Well, I’ve arrived in Buenos Aires. Here is my first view coming in on the plane.

As you can see, the weather isn’t exactly cooperating. Overcast yesterday afternoon when I took this photos. Today is something out of Noah – flashes of lightning, huge crashes of thunder, and rain that fluctuates between steady light and demonstrable deluge.

From yesterday, a monument in Plaza de Mayo.

So far the city is more European than South American. First it seemed like Greece or Rome.

The Casa Rosada (Pink House) is where Evita made her famous song (or was that Madonna).

A cool bridge that is supposed to capture the sweeping arms and legs of tango dancers. You have to have a good imagination here.

Other locations had an obelisk that looked like the Washington monument in an intersection that looked like a mini Times Square.
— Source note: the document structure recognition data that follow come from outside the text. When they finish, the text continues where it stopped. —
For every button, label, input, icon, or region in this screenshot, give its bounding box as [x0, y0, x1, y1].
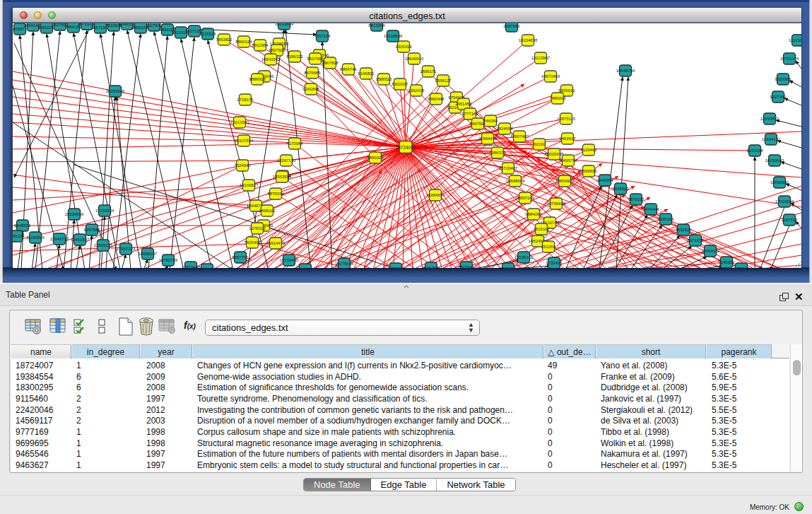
- svg-text:9245652: 9245652: [718, 260, 735, 264]
- svg-text:16154838: 16154838: [519, 38, 538, 42]
- svg-text:8675685: 8675685: [304, 71, 321, 75]
- svg-text:9558127: 9558127: [435, 78, 452, 83]
- svg-text:9227342: 9227342: [770, 95, 787, 99]
- svg-text:16648784: 16648784: [616, 69, 635, 73]
- svg-text:19218506: 19218506: [384, 34, 403, 38]
- svg-text:1278312: 1278312: [249, 226, 266, 230]
- svg-text:252254: 252254: [541, 245, 556, 249]
- svg-text:10756928: 10756928: [547, 201, 566, 206]
- svg-text:9948501: 9948501: [14, 223, 31, 228]
- svg-text:9657791: 9657791: [232, 255, 249, 259]
- svg-text:7524540: 7524540: [234, 163, 251, 168]
- svg-text:15716485: 15716485: [280, 258, 299, 262]
- svg-text:15720407: 15720407: [499, 166, 518, 170]
- svg-text:9474444: 9474444: [642, 207, 659, 211]
- svg-text:4170064: 4170064: [286, 141, 303, 146]
- svg-text:11156829: 11156829: [26, 235, 45, 240]
- svg-text:7625402: 7625402: [244, 240, 261, 245]
- svg-text:6305612: 6305612: [558, 88, 575, 93]
- svg-text:9132465: 9132465: [500, 267, 517, 268]
- svg-text:2451459: 2451459: [455, 102, 472, 106]
- svg-text:7485063: 7485063: [549, 96, 566, 100]
- svg-text:11451947: 11451947: [71, 238, 90, 242]
- svg-text:8322037: 8322037: [392, 82, 408, 86]
- svg-text:11123619: 11123619: [789, 38, 801, 42]
- svg-text:8878334: 8878334: [267, 192, 284, 196]
- svg-text:10025438: 10025438: [545, 152, 564, 156]
- svg-text:16543362: 16543362: [261, 57, 281, 62]
- svg-text:16782759: 16782759: [159, 258, 178, 262]
- svg-text:9463627: 9463627: [559, 136, 576, 141]
- svg-text:12444151: 12444151: [762, 137, 781, 141]
- svg-text:12213383: 12213383: [230, 120, 249, 124]
- svg-text:16914479: 16914479: [266, 241, 286, 245]
- svg-text:3624554: 3624554: [496, 127, 513, 131]
- svg-text:8660124: 8660124: [235, 40, 252, 44]
- svg-text:19384554: 19384554: [426, 193, 445, 197]
- svg-text:15136141: 15136141: [514, 255, 534, 259]
- svg-text:10973493: 10973493: [541, 74, 560, 78]
- svg-text:17016504: 17016504: [775, 199, 794, 204]
- svg-text:9329966: 9329966: [775, 77, 792, 81]
- svg-text:19166827: 19166827: [240, 183, 259, 187]
- svg-text:9115460: 9115460: [581, 148, 598, 152]
- svg-text:9827503: 9827503: [269, 48, 286, 52]
- svg-text:1640954: 1640954: [596, 178, 613, 182]
- svg-text:18640910: 18640910: [405, 57, 424, 61]
- svg-text:8601416: 8601416: [297, 267, 314, 268]
- svg-text:2087682: 2087682: [503, 24, 520, 28]
- svg-text:8939154: 8939154: [13, 234, 25, 238]
- svg-text:19654923: 19654923: [555, 179, 575, 183]
- svg-text:16107554: 16107554: [235, 139, 254, 143]
- svg-text:9699695: 9699695: [580, 169, 597, 173]
- svg-text:8186323: 8186323: [286, 54, 303, 59]
- svg-text:17957223: 17957223: [117, 247, 136, 251]
- svg-text:10275635: 10275635: [335, 262, 354, 266]
- svg-text:20364436: 20364436: [478, 136, 498, 141]
- svg-text:10958107: 10958107: [139, 252, 158, 256]
- svg-text:1325419: 1325419: [395, 45, 412, 49]
- svg-text:1588520: 1588520: [375, 77, 392, 81]
- svg-text:7632621: 7632621: [675, 228, 692, 232]
- svg-text:9450102: 9450102: [733, 267, 750, 268]
- svg-text:13267130: 13267130: [277, 158, 296, 163]
- svg-text:9397586: 9397586: [83, 228, 100, 232]
- svg-text:1733426: 1733426: [546, 261, 563, 265]
- svg-text:10654112: 10654112: [701, 249, 720, 253]
- svg-text:746266: 746266: [483, 119, 498, 123]
- svg-text:1167534: 1167534: [782, 218, 799, 222]
- svg-text:18724007: 18724007: [396, 145, 416, 150]
- svg-text:9242848: 9242848: [302, 87, 319, 91]
- svg-text:9884067: 9884067: [525, 212, 542, 216]
- svg-text:2967608: 2967608: [322, 61, 339, 65]
- svg-text:9896913: 9896913: [249, 77, 266, 81]
- svg-text:6879197: 6879197: [628, 197, 645, 201]
- svg-text:12975115: 12975115: [557, 117, 576, 121]
- svg-text:17159924: 17159924: [95, 209, 114, 213]
- svg-text:10688609: 10688609: [506, 179, 525, 183]
- svg-text:7663822: 7663822: [216, 37, 233, 42]
- svg-text:12093872: 12093872: [760, 117, 779, 121]
- svg-text:9108914: 9108914: [387, 267, 404, 268]
- svg-text:1890023: 1890023: [367, 156, 384, 160]
- svg-text:1696171: 1696171: [420, 69, 437, 74]
- svg-text:1615112: 1615112: [534, 227, 551, 231]
- svg-text:8813054: 8813054: [368, 23, 385, 28]
- svg-text:16033809: 16033809: [275, 23, 294, 26]
- svg-text:12923448: 12923448: [182, 265, 201, 268]
- svg-text:62160: 62160: [534, 142, 546, 146]
- svg-text:8454749: 8454749: [340, 67, 357, 71]
- svg-text:15751074: 15751074: [780, 57, 799, 61]
- svg-text:12942737: 12942737: [50, 237, 69, 241]
- svg-text:20206556: 20206556: [65, 212, 84, 216]
- svg-text:8471676: 8471676: [687, 238, 704, 243]
- svg-text:10807487: 10807487: [510, 134, 529, 139]
- svg-text:3498222: 3498222: [259, 209, 276, 213]
- svg-text:7357224: 7357224: [314, 34, 331, 38]
- svg-text:12505135: 12505135: [94, 243, 113, 247]
- svg-text:2935114: 2935114: [658, 217, 675, 221]
- svg-text:18353594: 18353594: [273, 175, 292, 179]
- svg-text:16495796: 16495796: [559, 158, 578, 163]
- svg-text:12213967: 12213967: [531, 56, 551, 60]
- svg-text:12214691: 12214691: [422, 266, 441, 268]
Then a pedestrian shopping street with people constantly hawking “cambrio,” which reminded me so much of Nanjing East Road in Shanghai I wanted to reply Bu Yao.

More when I can get access.

Don’t Cry for Me, Argentina

Argentina has come a long way since the days of Eva Peron (aka, Evita), though in which direction is perhaps up for debate. The silverless country whose name is derived from the Latin word for silver is an enigma. And I’m headed there.

This trip is long overdue. In fact, an Argentinian friend from college has been inviting me to visit for the last, well, ahem, um, a long time. I was all set to go several years ago but then my (now former) company sent me to Brussels for three years. I know, it was a tough assignment, but someone had to do it. In any case, I’m finally going to Argentina.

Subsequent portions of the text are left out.